» Assigned task: Pull from the data below each line where the word "Estado" occurs, and copy it.

» Dataset records:
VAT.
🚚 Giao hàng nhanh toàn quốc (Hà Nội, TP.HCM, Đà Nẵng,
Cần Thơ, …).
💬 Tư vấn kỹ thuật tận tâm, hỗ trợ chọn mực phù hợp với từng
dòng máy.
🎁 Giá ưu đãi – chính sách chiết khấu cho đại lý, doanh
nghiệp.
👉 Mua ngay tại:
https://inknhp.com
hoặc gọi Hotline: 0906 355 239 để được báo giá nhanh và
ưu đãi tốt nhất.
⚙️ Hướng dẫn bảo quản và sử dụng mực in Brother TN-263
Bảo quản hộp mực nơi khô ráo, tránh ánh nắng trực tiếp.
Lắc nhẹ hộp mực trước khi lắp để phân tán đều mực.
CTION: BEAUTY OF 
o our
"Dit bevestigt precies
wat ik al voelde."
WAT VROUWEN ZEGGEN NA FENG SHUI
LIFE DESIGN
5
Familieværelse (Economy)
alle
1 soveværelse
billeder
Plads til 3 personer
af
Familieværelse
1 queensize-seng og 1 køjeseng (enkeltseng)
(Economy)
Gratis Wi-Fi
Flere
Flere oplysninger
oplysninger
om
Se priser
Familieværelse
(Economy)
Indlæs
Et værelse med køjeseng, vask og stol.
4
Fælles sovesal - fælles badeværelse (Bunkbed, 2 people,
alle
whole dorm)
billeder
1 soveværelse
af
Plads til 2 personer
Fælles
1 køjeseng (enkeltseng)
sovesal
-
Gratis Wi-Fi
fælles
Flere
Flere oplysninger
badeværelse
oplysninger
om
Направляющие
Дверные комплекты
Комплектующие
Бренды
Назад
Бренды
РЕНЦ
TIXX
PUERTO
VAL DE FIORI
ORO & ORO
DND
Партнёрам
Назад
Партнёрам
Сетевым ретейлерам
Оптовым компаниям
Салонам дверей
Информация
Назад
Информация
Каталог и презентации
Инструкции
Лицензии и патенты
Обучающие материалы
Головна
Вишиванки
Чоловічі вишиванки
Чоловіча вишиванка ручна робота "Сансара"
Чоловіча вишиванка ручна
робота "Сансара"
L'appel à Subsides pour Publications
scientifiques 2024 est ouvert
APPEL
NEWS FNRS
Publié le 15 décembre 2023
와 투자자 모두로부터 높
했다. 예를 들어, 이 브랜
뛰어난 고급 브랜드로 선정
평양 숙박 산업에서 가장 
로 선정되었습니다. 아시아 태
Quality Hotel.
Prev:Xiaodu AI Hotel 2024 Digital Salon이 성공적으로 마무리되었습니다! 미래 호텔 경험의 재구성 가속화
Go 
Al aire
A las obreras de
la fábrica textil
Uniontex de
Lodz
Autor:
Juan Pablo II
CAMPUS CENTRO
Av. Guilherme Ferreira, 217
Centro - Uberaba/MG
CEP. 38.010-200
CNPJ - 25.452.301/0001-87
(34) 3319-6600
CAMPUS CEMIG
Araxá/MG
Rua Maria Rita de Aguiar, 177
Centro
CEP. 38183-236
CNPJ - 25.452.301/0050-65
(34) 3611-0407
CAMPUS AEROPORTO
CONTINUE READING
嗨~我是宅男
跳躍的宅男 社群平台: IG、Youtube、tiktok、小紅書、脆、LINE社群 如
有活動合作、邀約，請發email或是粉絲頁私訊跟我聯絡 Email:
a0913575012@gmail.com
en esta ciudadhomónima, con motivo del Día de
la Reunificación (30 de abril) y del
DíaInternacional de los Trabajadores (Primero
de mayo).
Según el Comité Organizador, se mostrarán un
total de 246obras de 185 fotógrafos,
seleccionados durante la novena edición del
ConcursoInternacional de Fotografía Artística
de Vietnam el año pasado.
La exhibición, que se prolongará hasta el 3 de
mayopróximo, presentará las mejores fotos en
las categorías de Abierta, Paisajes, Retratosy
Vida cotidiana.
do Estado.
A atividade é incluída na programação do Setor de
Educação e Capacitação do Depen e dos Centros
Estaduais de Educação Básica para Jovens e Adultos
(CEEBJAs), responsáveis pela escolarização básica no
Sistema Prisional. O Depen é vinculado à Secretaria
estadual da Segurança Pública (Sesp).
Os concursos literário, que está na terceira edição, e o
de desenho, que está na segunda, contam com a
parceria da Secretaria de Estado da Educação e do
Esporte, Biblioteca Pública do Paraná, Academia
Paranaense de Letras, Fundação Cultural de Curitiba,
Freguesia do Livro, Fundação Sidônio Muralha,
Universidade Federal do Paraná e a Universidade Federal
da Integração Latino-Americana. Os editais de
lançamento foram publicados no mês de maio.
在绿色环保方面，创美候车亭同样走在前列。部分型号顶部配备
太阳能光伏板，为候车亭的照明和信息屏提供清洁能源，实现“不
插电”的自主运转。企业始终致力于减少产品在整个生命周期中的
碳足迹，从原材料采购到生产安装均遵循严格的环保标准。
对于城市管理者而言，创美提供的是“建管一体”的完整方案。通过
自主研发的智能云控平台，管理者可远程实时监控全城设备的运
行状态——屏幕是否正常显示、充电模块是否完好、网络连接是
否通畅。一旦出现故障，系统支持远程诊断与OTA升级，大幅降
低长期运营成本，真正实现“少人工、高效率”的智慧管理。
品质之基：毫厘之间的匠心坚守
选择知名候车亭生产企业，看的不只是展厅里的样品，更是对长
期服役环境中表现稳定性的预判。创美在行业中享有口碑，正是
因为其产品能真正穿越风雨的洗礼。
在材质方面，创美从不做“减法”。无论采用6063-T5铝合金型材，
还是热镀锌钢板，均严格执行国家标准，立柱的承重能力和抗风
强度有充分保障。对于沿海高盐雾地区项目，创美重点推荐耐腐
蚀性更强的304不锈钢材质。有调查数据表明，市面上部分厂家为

» Answer section:
do Estado.
parceria da Secretaria de Estado da Educação e do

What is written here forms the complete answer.